LAKEPORT, Calif. – On Tuesday the Board of Supervisors approved an updated agreement to cover the transitional housing needs of a small group of Valley fire survivors, some of whom did not qualify for federal assistance.
The second agreement the board approved with Konocti Harbor Resort and Spa calls for a maximum compensation of $136,713 for the four-month period it covers.
Carol Huchingson, who continues to do double duty as the county's Social Services director and the Valley fire longterm recovery coordinator, went to the board to request approval of the second agreement.
Huchingson explained that the resort – which closed in 2009 – was reopened to house survivors after the Valley fire broke out in September.
She praised the resort for its efforts to help house dozens of survivors since then. “They have done an incredible job and continue to do so.”
Originally, the resort refurbished 48 rooms, which the county paid for them to do.
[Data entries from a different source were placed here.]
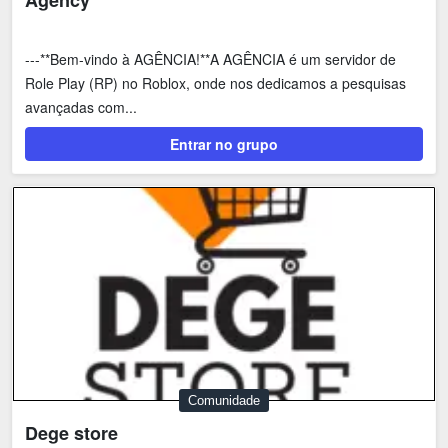
Agency
---**Bem-vindo à AGÊNCIA!**A AGÊNCIA é um servidor de
Role Play (RP) no Roblox, onde nos dedicamos a pesquisas
avançadas com...
Entrar no grupo
Comunidade
Dege store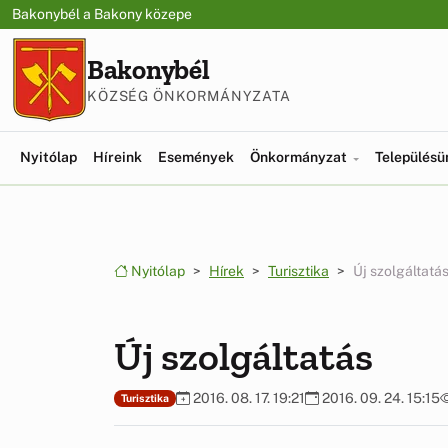
Ugrás a menüre
Ugrás a tartalomra
Bakonybél a Bakony közepe
Bakonybél
KÖZSÉG ÖNKORMÁNYZATA
Nyitólap
Híreink
Események
Önkormányzat
Település
Nyitólap
Hírek
Turisztika
Új szolgáltatá
Új szolgáltatás
2016. 08. 17. 19:21
2016. 09. 24. 15:15
Turisztika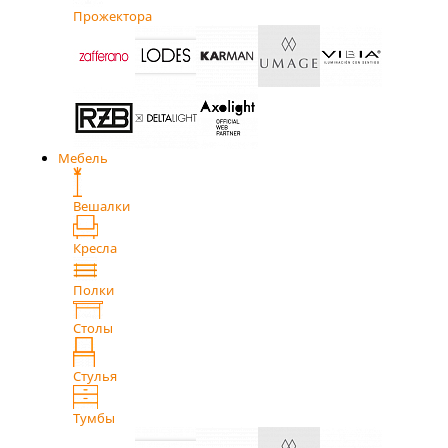
Прожектора
Мебель
Вешалки
Кресла
Полки
Столы
Стулья
Тумбы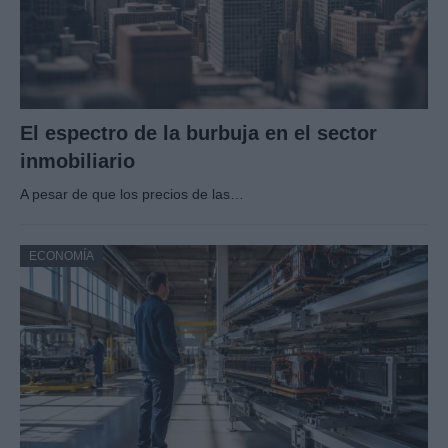
El espectro de la burbuja en el sector
inmobiliario
A pesar de que los precios de las…
ECONOMÍA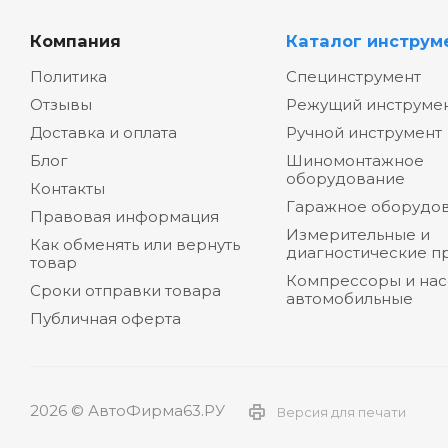
Компания
Каталог инструм
Политика
Специнструмент
Отзывы
Режущий инструме
Доставка и оплата
Ручной инструмент
Блог
Шиномонтажное
оборудование
Контакты
Гаражное оборудо
Правовая информация
Измерительные и
Как обменять или вернуть
диагностические п
товар
Компрессоры и на
Сроки отправки товара
автомобильные
Публичная оферта
2026 © АвтоФирма63.РУ
Версия для печати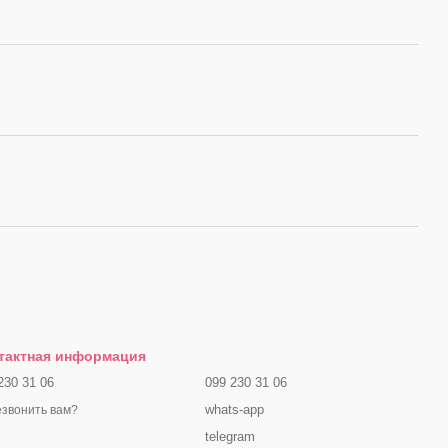
тактная информация
230 31 06
099 230 31 06
whats-app
звонить вам?
telegram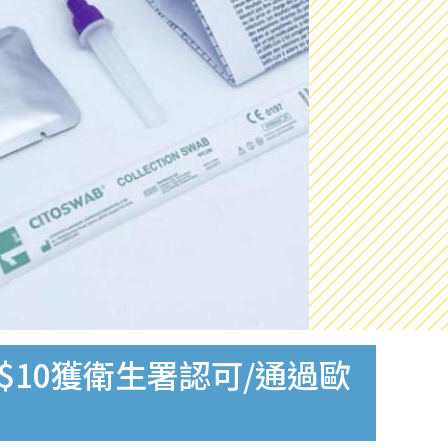
$10獲衛生署認可/通過歐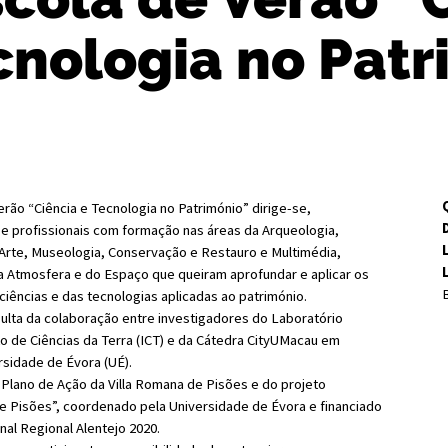
cnologia no Patr
rão “Ciência e Tecnologia no Património” dirige-se,
e profissionais com formação nas áreas da Arqueologia,
a Arte, Museologia, Conservação e Restauro e Multimédia,
da Atmosfera e do Espaço que queiram aprofundar e aplicar os
B
iências e das tecnologias aplicadas ao património.
esulta da colaboração entre investigadores do Laboratório
o de Ciências da Terra (ICT) e da Cátedra CityUMacau em
rsidade de Évora (UÉ).
 Plano de Ação da Villa Romana de Pisões e do projeto
e Pisões”, coordenado pela Universidade de Évora e financiado
al Regional Alentejo 2020.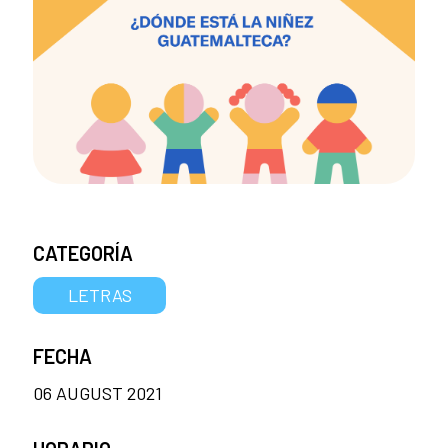
CATEGORÍA
LETRAS
FECHA
06 AUGUST 2021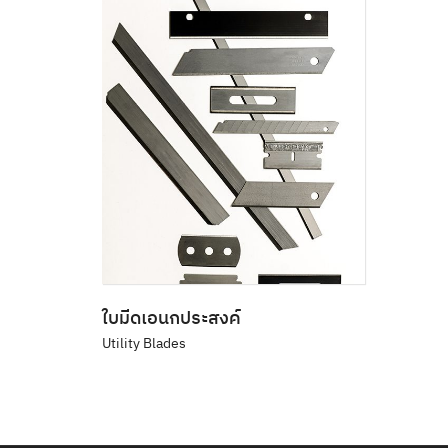
ใบมีดเอนกประสงค์
Utility Blades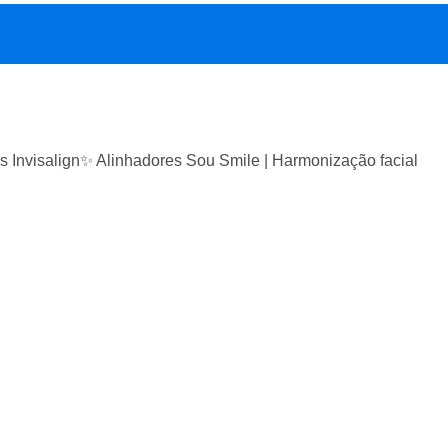
s Invisalign✨ Alinhadores Sou Smile | Harmonização facial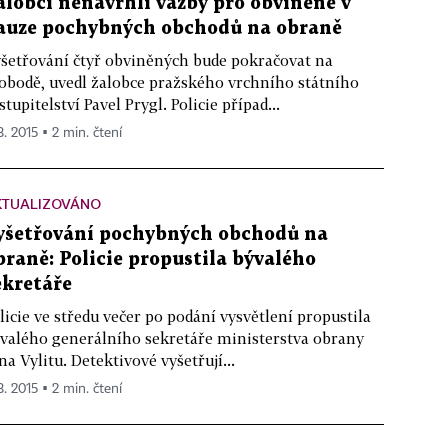
alobci nenavrhli vazby pro obviněné v
auze pochybných obchodů na obraně
šetřování čtyř obviněných bude pokračovat na
obodě, uvedl žalobce pražského vrchního státního
stupitelství Pavel Prygl. Policie případ...
3. 2015 ▪ 2 min. čtení
KTUALIZOVÁNO
yšetřování pochybných obchodů na
braně: Policie propustila bývalého
ekretáře
licie ve středu večer po podání vysvětlení propustila
valého generálního sekretáře ministerstva obrany
na Vylitu. Detektivové vyšetřují...
3. 2015 ▪ 2 min. čtení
The county also paid the resort a flat rate for room occupancy, Huchingson explained.
For the first two months after the fire, the county covered the cost of the rooms at a rate of $1,000 per room per month, she said.
As the need grew, more rooms were refurbished, with Huchingson reporting that the peak housing need at Konocti Harbor was 81 rooms.
The second agreement, Huchingson said, will reimburse Konocti Harbor for $3,000 per room for the additional 33 rooms – covering both refurbishment and occupancy – that hadn't been covered under the original agreement.
Huchingson said that some fires survivors – for various reasons – did not qualify for FEMA housing assistance. Nevertheless, Konocti Harbor has allowed them to stay without paying.
She estimated about 10 households staying at the resort haven't been able to pay. The new agreement would reimburse Konocti Harbor for those survivors unable to pay from Dec. 1 through the end of March.
The total compensation would be $37,713 – if everyone stays until the end of March, Huchingson said.
She said the county will work with Konocti Harbor to develop a notice to make it clear to the survivors staying at the resort that they need to begin making other housing arrangements in order to be out of the resort by March 31.
Huchingson told the board that the county had to terminate the original contract with Konocti Harbor earlier than anticipated because, when FEMA came on the scene, everything changed in terms of how payments were made.
The Golden State Finance Authority made grant funding available to cover the county costs under the agreement with Konocti Harbor, Huchingson reported.
“We're pleased to have secured this additional funding source to go back and take care of Konocti. They've just done an outstanding job,” she said.
Supervisor Jeff Smith asked for a breakdown of the contract's costs.
Huchingson said $99,000 covers the refurbishment and occupancy of the 33 rooms added to the original 48 rooms that were to be made available to survivors.
To cover the people who cannot afford to pay due to having no housing assistance, the county will pay a total of $37,713, Huchingson said.
She said the resort has based its charges on a daily occupancy rate in the event people leave before a full month is out.
During the discussion Huchingson also explained the FEMA pays eligible survivors in two different ways – either through its temporary sheltering program, which pays a daily motel rate for people who qualify, or it provides rental assistance directly to qualifying survivors, and it's up to them to enter into a landlord-tenant relationship and pay their landlords themselves.
She said some people have entered into a landlord-tenant relationship with Konocti Harbor and so are paying them directly.
Huchingson estimated that there were 15 to 18 individuals at the resort continuing to receive the temporary sheltering assistance while they waited for FEMA manufactured housing units being installed at the Clearlake Resort in Clearlake.
Supervisor Jim Comstock moved to approve the agreement, which passed 5-0.